Yes, I think, this is true "naches" - the Yiddish word for the beaming pride we feel at our children's accomplishments, as if they were our own. I am genuinely excited for her and her family.
Yet, as I tell her this, Old Man Killjoy rolls out a familiar drum beat inside my head: "No reason why this couldn't have been you, if only you had chosen writing over being a rabbi. Still working on getting your masterpiece published?"
In one self-referential second, my happiness for her transforms into a tired whine about the writing career I cannot fully make time for, and the famous writer I know I will never be.
Being a rabbi, not a full-time writer, is where God and I have agreed, after some rough debate, that I am most needed and most capable. Because I love to write, I have chosen to try being a writer-rabbi.

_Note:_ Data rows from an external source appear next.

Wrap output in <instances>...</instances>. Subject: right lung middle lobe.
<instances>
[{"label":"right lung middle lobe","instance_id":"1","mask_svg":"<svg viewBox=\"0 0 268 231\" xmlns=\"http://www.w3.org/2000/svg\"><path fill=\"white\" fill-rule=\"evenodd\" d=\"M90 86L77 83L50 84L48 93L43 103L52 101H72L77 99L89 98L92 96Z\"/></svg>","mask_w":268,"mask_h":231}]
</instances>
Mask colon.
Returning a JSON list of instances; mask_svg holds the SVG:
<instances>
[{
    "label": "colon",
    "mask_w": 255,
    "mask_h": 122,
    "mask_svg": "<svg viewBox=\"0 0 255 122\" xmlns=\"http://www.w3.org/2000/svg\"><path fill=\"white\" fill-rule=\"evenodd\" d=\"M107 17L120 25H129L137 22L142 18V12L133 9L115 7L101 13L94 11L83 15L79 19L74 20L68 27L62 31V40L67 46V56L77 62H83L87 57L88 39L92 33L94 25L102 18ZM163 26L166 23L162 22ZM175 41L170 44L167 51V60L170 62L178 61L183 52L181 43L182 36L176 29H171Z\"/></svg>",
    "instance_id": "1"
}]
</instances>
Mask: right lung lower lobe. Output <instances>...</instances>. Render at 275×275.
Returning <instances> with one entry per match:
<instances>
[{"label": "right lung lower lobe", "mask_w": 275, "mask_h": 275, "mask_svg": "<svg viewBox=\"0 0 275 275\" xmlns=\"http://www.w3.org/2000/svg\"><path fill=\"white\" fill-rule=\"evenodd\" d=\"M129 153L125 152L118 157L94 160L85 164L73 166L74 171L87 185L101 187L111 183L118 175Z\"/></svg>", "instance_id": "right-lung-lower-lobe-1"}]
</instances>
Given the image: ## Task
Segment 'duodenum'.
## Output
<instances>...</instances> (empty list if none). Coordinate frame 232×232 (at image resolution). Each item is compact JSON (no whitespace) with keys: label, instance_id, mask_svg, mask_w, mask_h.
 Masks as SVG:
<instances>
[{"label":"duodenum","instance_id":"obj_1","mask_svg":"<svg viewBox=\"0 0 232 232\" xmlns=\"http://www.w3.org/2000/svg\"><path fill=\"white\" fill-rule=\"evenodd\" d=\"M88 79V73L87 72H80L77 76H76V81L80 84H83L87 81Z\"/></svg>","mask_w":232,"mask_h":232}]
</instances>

I work hard at filling the cracks of lives and loves -- my own and those of the people I lead -- with words and sentences, some of which are mine, many of which belong to others. I want those words to stick, to give shape, texture and meaning to the chaos that being alive often entails. I tell Jewish tales to kids; I listen to my congregants' accounts of their pain, their joy, and their journeys; I teach the sacred stories of the Bible and the ancient sages who interpreted it; I write and attempt to contribute my voice to the ceaseless conversation of the Jewish people and our faith.
Shouldn't this be enough? Later, in my office, I brood over how, at times, it doesn't feel like this is enough. As word-hungry as I am, I am equally hungry for my own words to see the light of day.

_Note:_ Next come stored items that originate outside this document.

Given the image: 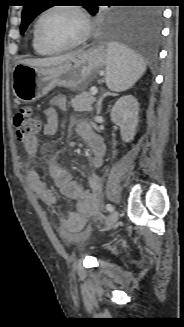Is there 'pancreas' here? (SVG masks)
<instances>
[{
    "instance_id": "pancreas-1",
    "label": "pancreas",
    "mask_w": 184,
    "mask_h": 327,
    "mask_svg": "<svg viewBox=\"0 0 184 327\" xmlns=\"http://www.w3.org/2000/svg\"><path fill=\"white\" fill-rule=\"evenodd\" d=\"M95 97L92 95L91 90L89 92H82L76 95L71 100V105L74 111H87L91 112L93 110V104L95 102Z\"/></svg>"
}]
</instances>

At that moment, I remember a story that my wife had proudly told me the day before. The previous weekend, as she drove with our daughter along a Philadelphia street, a disheveled, homeless man approached our van, carrying a worn cardboard sign that told his devastating story.
"Mom, aren't we going to stop to give him something?" my daughter queried my wife urgently.

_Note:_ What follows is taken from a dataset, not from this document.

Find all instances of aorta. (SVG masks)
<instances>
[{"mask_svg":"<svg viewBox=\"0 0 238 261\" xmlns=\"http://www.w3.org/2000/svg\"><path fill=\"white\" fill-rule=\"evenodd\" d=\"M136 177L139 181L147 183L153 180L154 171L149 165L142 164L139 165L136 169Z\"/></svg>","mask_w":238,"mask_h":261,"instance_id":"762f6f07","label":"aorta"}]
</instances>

"No, honey, I don't think we will," my city-weary wife answered.
"Why not, mom? You have to," my daughter demanded.
"Well, honey, there is no way to know if he is telling the truth and there are so many people on the streets asking for money. Our family helps the poor in many other ways," my wife reasoned with her.
My daughter was unimpressed by her logic. She made her mother stop the van, rolled down the window, handed the man the one dollar she had and gently bade him good luck.
As he walked off, she explained to my wife that one of the most important things I had taught her was that we should give people asking for money the benefit of the doubt. If the man was telling the truth, then we fulfilled the religious obligation of tzedakah, giving to the poor. If he was lying, the sin is his, not ours.
Further, my wife and I never had to stand on a street corner to feed her and her siblings. She was painfully conscious of our privilege and of the ways in which the poor and their often decrepit appearances frighten people, who marginalize them as the other. She wanted to help the man by giving him money; but, more importantly, she wanted to show him dignity and kindness.
I sit thinking of my naches that this is the wonderful, open book of compassion and justice my daughter is becoming. She is writing her own story, yet I realize that she is also this growing masterpiece of mercy of which I am one author; a great work of art begun by me that will outlast me, and into which my signature is tightly woven.